Just make sure I understand how to finish wiring this circuit... with this type of rectifier/regulator, there is no need to place another diode in the circuit to prevent the battery from “back feeding” the stator, correct?

Once I connect the stator to the regulator and the regulator to the key-switch box, there is a dual AC / DC circuit breaker.

125-250V AC
32V DC
5 AMPS


My “alternator” system is only 36watts I believe.

I believe I can wire as is the diagram without any other components needed. The Briggs 2-wire RR will be here tomorrow and I will hook it up (basically just replacing the diode with the Briggs module).
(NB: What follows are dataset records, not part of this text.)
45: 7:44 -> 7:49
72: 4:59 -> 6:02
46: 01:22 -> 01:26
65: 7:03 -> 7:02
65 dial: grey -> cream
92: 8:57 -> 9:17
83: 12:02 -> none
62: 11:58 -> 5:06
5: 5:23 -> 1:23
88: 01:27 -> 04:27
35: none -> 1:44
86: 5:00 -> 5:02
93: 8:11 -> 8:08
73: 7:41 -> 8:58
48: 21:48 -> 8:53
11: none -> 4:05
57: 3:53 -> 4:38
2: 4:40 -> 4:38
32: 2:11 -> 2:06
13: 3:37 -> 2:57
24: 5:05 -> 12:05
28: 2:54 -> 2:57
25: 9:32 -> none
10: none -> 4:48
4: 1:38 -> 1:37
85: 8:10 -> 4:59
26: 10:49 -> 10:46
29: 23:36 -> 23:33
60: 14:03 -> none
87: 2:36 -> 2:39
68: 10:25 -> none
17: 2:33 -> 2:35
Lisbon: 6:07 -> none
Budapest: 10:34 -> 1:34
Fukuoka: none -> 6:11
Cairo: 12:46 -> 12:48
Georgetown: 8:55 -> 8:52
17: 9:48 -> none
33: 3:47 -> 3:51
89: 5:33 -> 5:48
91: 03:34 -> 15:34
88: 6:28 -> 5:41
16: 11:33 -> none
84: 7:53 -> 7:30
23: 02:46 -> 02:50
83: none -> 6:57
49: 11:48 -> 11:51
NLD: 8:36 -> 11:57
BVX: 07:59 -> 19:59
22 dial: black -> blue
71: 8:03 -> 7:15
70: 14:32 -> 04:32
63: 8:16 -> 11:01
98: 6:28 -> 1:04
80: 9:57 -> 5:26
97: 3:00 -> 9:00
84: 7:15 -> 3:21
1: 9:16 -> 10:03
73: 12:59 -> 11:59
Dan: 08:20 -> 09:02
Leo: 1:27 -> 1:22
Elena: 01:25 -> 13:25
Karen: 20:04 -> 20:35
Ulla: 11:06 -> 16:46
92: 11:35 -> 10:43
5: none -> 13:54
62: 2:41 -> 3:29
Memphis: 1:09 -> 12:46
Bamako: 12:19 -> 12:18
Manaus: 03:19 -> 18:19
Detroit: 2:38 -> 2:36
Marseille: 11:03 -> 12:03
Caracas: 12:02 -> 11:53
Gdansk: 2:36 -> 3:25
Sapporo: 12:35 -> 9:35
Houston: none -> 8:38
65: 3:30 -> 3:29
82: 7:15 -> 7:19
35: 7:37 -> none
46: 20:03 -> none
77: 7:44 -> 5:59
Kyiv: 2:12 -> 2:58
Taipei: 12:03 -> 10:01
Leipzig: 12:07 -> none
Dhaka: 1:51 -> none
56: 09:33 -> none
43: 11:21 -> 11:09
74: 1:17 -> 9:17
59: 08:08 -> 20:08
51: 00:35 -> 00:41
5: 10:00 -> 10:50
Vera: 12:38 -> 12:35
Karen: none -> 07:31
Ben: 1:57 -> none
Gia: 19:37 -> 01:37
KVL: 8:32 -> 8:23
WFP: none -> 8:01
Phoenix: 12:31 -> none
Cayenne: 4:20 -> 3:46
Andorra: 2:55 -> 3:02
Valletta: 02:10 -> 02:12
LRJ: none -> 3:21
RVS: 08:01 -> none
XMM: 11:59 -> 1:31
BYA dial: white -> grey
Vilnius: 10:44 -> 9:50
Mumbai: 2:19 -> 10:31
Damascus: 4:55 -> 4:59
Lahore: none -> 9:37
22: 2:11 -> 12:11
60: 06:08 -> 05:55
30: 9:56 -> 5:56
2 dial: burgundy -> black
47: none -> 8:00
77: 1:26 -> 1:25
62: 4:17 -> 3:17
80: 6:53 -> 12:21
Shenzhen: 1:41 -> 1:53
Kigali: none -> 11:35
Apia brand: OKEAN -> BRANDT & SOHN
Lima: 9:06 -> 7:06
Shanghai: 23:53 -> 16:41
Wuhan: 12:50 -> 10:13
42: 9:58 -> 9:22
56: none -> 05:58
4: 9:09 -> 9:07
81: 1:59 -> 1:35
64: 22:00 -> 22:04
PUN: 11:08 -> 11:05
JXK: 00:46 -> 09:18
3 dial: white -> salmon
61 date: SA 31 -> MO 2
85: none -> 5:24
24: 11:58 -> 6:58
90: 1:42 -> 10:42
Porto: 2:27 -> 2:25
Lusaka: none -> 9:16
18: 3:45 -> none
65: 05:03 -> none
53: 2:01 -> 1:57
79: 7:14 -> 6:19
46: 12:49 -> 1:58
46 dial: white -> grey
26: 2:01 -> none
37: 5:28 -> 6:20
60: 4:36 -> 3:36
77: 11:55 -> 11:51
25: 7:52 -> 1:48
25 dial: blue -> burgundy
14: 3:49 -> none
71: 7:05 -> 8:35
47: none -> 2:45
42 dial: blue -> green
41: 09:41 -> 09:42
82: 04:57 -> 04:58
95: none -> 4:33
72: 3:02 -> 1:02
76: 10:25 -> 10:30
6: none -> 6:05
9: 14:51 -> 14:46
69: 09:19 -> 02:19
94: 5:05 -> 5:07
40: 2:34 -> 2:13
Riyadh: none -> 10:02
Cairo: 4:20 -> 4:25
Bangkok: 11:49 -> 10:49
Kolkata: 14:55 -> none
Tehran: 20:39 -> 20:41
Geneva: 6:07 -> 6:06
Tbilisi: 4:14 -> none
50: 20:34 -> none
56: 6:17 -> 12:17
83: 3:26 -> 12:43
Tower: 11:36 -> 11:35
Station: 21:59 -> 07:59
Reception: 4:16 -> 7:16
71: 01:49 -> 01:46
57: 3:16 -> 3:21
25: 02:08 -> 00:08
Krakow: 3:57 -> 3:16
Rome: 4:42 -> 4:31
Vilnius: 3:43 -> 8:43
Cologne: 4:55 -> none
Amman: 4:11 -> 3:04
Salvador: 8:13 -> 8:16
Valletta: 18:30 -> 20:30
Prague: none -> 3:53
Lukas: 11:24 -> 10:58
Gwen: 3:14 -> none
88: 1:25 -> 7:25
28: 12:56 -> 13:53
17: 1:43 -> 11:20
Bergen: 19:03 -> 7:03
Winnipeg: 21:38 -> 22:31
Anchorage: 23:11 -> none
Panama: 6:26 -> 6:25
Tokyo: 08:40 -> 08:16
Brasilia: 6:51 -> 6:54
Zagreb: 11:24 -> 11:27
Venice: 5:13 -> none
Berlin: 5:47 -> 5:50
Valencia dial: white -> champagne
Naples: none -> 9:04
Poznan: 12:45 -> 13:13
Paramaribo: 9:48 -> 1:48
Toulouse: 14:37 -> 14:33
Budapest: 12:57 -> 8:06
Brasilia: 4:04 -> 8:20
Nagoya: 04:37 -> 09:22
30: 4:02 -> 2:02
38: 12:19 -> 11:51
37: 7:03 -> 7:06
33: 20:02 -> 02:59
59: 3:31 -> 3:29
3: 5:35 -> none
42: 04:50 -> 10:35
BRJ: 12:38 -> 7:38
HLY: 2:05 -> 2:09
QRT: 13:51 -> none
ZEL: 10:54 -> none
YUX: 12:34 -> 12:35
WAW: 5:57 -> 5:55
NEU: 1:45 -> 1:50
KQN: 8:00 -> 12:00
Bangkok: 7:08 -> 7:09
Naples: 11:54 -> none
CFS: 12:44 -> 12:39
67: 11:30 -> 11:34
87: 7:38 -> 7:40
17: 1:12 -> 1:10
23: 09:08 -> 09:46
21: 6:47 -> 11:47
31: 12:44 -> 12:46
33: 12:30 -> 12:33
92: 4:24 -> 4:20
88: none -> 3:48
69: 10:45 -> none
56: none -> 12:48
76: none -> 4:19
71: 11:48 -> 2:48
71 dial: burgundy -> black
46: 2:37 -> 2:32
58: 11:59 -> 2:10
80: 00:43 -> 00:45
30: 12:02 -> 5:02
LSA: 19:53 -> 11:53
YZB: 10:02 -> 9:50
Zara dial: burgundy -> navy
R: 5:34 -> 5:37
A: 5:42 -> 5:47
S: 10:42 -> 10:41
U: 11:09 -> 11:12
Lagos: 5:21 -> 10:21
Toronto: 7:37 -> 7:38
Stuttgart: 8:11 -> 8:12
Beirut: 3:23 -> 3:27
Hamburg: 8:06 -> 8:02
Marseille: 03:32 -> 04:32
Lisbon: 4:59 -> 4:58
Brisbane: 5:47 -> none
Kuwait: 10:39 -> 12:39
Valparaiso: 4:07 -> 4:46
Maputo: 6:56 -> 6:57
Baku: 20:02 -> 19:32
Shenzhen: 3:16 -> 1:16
I will test voltage across the battery from 1500 RPM to about 6000 RPM. I plan on testing using the electric start but first with no electrical accessories running, then with an 18watt light, and finally with the 18watt light plus a 1-2psi 1amp 12V (12watt) fuel pump. I’d like to see 13-15 Volts across the battery throughout the whole RPM range in all 3 cases (no accessories, 1 accessory, and both accessories). My battery is 18 Ah.

Hopefully nothing electric blows up while Im trying to make sure the Kohler Flywheel I am using doesn’t explode once I turn it up to 6000 RPM. Sometimes the “ignition magnet” on the outside of this style flywheel will let go.